╭─ Input

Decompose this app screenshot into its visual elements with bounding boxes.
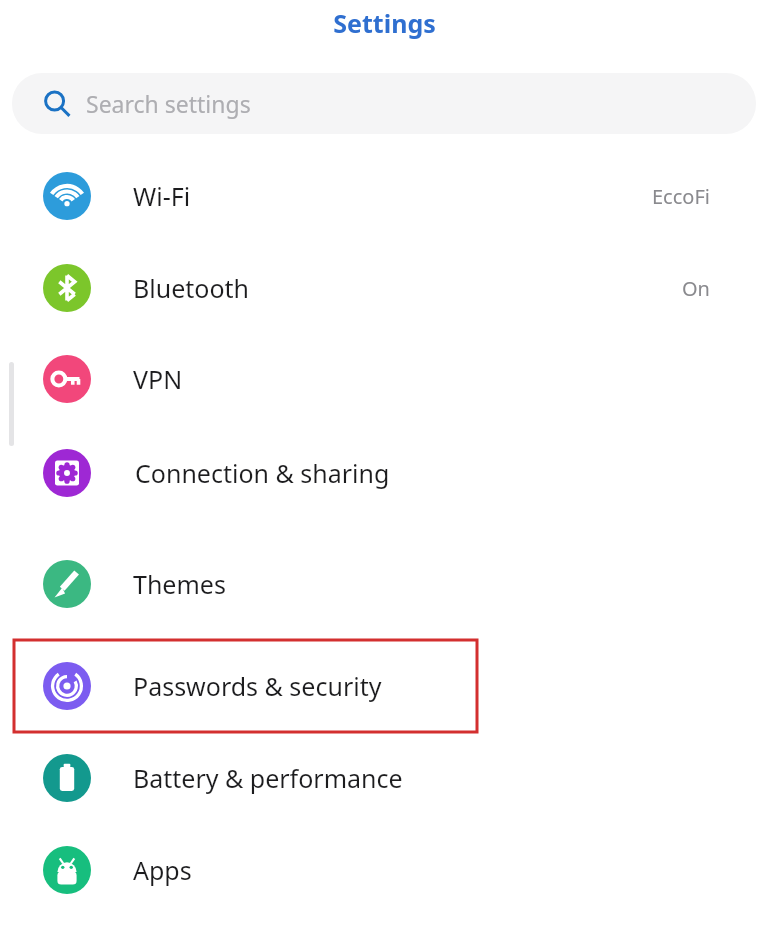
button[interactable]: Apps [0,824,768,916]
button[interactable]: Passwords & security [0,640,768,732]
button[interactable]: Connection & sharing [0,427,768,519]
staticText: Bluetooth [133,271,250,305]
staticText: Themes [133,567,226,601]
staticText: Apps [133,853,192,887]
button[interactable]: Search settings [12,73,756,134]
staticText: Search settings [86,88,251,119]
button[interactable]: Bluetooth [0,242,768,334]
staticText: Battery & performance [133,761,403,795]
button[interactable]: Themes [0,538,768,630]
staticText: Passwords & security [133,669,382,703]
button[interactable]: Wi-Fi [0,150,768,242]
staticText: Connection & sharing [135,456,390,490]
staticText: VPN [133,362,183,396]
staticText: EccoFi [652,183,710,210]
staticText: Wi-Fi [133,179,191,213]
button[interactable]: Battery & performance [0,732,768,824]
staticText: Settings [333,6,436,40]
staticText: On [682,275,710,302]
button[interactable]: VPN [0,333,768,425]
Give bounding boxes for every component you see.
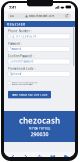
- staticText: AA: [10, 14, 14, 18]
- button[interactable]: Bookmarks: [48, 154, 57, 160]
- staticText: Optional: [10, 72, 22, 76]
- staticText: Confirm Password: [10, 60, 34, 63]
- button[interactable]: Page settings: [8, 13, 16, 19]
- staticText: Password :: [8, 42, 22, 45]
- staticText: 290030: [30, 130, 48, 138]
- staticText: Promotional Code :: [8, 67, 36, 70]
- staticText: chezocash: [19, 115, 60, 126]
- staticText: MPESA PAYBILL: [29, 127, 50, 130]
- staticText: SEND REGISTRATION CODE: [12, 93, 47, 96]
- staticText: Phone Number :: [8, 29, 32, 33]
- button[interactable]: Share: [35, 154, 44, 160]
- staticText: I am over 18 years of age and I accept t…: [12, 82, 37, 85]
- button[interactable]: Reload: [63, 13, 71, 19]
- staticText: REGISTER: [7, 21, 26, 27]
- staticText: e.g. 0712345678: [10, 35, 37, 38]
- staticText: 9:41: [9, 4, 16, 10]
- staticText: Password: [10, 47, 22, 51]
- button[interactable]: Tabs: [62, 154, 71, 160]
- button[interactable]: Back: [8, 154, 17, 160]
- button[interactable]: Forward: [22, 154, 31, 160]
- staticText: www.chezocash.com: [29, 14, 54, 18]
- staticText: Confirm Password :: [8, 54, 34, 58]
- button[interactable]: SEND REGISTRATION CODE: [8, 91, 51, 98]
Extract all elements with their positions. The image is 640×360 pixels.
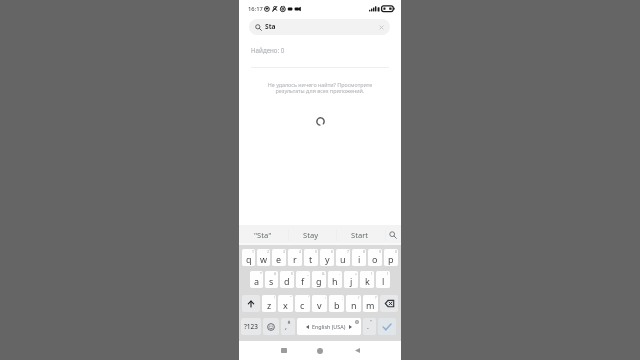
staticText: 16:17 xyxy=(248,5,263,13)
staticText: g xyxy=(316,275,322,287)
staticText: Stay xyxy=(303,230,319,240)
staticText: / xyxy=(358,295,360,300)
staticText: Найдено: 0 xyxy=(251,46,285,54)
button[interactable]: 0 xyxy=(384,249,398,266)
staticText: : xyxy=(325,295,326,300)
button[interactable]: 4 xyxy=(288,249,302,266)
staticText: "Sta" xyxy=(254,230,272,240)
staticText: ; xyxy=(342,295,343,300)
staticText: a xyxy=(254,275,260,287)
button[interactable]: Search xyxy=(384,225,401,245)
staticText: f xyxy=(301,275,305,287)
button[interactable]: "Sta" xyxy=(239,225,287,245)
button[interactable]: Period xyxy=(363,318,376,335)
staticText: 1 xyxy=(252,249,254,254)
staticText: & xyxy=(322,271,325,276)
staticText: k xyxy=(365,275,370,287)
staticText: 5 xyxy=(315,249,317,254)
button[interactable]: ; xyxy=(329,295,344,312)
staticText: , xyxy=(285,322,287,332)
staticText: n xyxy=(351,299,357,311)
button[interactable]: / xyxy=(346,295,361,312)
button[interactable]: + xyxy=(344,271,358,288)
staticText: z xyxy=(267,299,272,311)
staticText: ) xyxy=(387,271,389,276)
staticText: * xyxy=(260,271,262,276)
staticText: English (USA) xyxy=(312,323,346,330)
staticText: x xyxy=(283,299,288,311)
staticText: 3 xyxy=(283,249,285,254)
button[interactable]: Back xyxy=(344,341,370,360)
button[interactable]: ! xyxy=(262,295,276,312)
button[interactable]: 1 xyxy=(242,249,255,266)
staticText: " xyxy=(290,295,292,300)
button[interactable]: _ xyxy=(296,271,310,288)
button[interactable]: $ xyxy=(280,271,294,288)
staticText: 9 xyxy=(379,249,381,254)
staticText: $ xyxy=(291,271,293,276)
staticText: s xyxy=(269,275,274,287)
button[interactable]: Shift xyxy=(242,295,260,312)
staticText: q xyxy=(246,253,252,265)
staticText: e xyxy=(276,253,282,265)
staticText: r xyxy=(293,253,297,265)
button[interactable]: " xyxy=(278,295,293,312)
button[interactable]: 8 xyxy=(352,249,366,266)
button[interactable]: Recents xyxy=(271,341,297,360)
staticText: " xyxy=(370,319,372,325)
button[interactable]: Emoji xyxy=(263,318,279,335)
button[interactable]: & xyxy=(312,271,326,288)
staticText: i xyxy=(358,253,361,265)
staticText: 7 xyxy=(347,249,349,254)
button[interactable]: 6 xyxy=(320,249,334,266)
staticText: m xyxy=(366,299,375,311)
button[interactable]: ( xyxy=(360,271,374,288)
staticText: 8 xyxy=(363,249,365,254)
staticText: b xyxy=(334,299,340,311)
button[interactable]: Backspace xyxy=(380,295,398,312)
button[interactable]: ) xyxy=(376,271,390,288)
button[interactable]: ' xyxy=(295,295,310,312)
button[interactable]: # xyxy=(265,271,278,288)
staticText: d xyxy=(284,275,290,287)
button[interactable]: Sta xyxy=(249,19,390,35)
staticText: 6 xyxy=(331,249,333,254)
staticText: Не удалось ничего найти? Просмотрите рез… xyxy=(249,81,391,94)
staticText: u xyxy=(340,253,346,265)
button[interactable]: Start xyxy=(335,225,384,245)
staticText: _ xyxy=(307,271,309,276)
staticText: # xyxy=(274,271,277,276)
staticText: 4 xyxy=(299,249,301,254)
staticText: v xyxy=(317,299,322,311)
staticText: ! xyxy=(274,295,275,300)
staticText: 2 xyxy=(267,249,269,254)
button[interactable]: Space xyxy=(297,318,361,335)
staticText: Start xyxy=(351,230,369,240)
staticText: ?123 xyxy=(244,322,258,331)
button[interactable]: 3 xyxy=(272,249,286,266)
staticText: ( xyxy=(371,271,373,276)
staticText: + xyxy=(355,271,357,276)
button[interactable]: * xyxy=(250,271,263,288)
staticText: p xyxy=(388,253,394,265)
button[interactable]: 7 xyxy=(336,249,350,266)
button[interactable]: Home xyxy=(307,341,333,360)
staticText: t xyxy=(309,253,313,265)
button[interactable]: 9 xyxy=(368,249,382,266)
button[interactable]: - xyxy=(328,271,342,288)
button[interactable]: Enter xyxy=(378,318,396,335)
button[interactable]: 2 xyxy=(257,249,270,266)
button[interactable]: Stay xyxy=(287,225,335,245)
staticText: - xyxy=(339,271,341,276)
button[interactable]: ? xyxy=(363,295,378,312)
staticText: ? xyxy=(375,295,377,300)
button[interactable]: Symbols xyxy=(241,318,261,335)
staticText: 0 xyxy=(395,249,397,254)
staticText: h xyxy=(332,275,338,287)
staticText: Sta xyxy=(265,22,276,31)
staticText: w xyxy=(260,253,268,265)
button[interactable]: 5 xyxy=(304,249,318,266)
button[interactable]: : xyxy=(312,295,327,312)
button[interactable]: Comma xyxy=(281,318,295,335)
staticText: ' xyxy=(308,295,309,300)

╰─
╭─ Input

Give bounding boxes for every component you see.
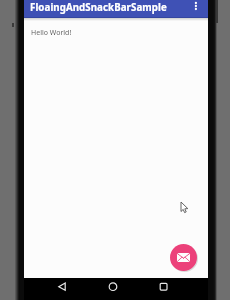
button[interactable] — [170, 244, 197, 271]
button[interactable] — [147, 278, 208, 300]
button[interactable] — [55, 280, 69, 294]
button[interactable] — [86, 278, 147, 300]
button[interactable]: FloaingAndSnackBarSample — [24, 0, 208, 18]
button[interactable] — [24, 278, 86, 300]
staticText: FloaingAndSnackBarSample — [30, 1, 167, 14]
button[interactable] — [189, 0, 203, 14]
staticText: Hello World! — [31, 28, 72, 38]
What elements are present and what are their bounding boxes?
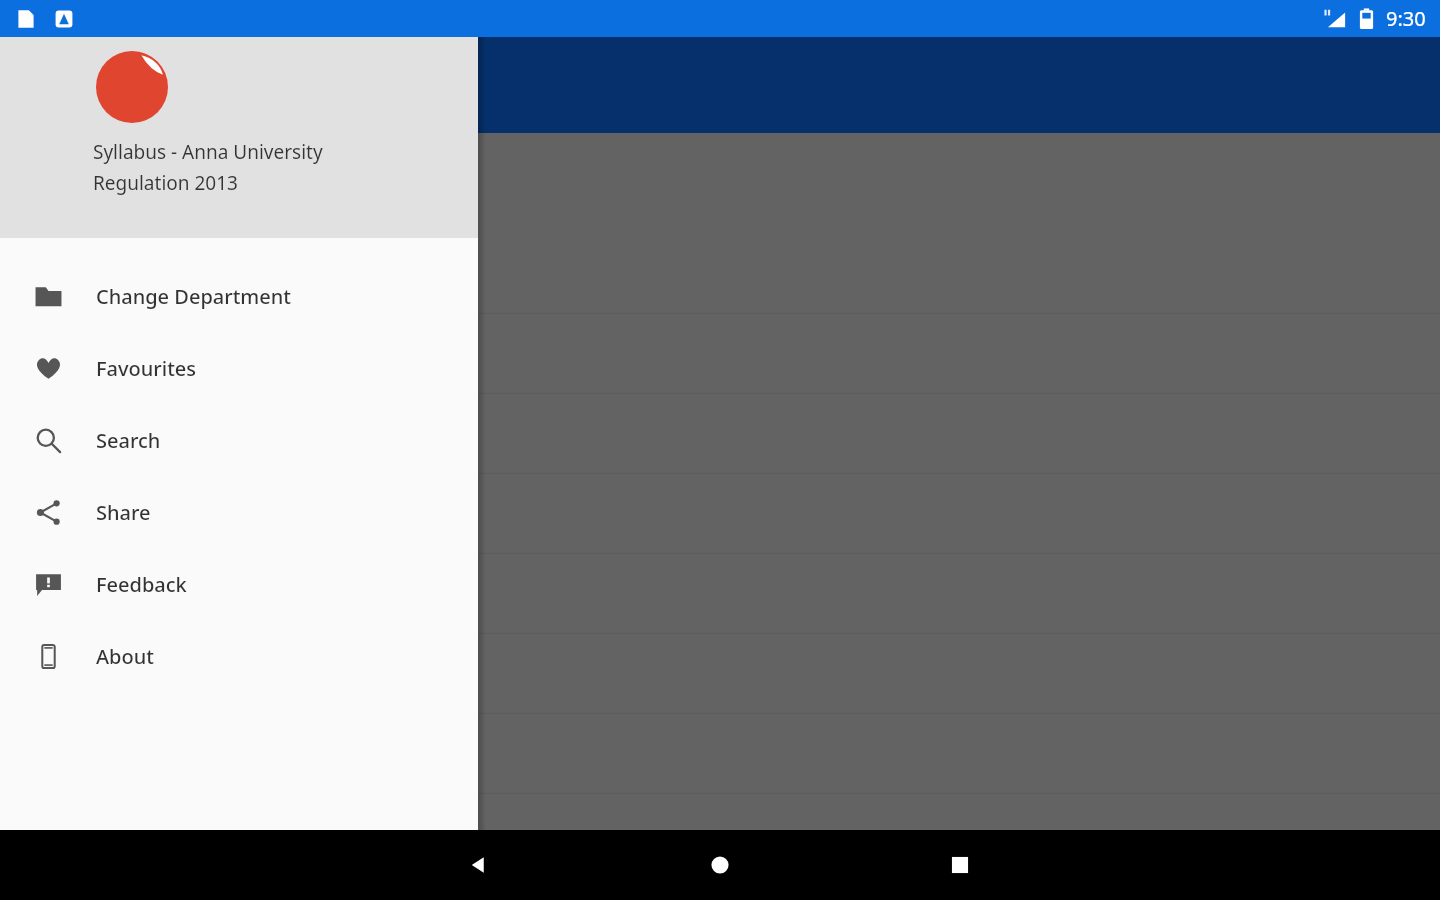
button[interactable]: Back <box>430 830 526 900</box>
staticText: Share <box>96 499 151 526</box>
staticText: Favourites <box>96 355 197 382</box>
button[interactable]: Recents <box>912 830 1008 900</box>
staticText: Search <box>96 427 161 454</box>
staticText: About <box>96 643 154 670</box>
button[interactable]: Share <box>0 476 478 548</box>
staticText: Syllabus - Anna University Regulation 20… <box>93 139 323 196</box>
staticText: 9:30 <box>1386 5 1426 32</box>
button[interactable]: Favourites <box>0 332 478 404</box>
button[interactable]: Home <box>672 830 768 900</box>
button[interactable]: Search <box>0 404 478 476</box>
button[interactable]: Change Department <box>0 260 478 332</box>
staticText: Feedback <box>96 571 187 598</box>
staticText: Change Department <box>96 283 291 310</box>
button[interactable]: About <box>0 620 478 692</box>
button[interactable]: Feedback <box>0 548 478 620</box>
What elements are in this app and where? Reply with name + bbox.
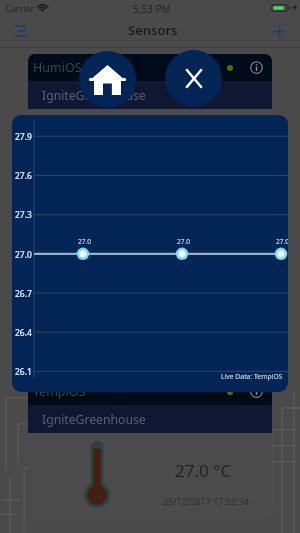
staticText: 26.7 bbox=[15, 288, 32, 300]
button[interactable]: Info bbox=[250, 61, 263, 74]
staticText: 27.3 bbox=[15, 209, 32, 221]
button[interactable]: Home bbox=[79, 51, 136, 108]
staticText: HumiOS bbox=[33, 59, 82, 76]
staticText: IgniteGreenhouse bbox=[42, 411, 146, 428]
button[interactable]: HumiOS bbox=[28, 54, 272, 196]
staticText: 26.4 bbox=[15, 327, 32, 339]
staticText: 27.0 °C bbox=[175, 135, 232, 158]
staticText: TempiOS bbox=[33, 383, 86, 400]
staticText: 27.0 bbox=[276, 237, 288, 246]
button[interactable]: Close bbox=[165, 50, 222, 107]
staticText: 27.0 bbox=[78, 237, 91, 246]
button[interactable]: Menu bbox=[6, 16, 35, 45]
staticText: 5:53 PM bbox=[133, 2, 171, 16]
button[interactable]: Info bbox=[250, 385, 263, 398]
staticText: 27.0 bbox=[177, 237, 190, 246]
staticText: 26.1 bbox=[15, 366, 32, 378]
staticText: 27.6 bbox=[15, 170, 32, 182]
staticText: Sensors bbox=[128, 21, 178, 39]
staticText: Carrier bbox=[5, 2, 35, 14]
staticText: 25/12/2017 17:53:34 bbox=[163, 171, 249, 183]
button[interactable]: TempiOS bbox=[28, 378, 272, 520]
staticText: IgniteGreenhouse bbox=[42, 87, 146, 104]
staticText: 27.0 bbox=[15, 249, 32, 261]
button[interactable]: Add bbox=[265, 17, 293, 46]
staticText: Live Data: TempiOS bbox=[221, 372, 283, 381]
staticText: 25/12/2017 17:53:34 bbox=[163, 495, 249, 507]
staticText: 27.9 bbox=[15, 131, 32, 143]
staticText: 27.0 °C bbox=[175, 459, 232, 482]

╰─

#### Directions:
Above are the records. Identify each line that contains the word "TempiOS".

#### Answer to this task:
staticText: TempiOS bbox=[33, 383, 86, 400]
button[interactable]: TempiOS bbox=[28, 378, 272, 520]
staticText: Live Data: TempiOS bbox=[221, 372, 283, 381]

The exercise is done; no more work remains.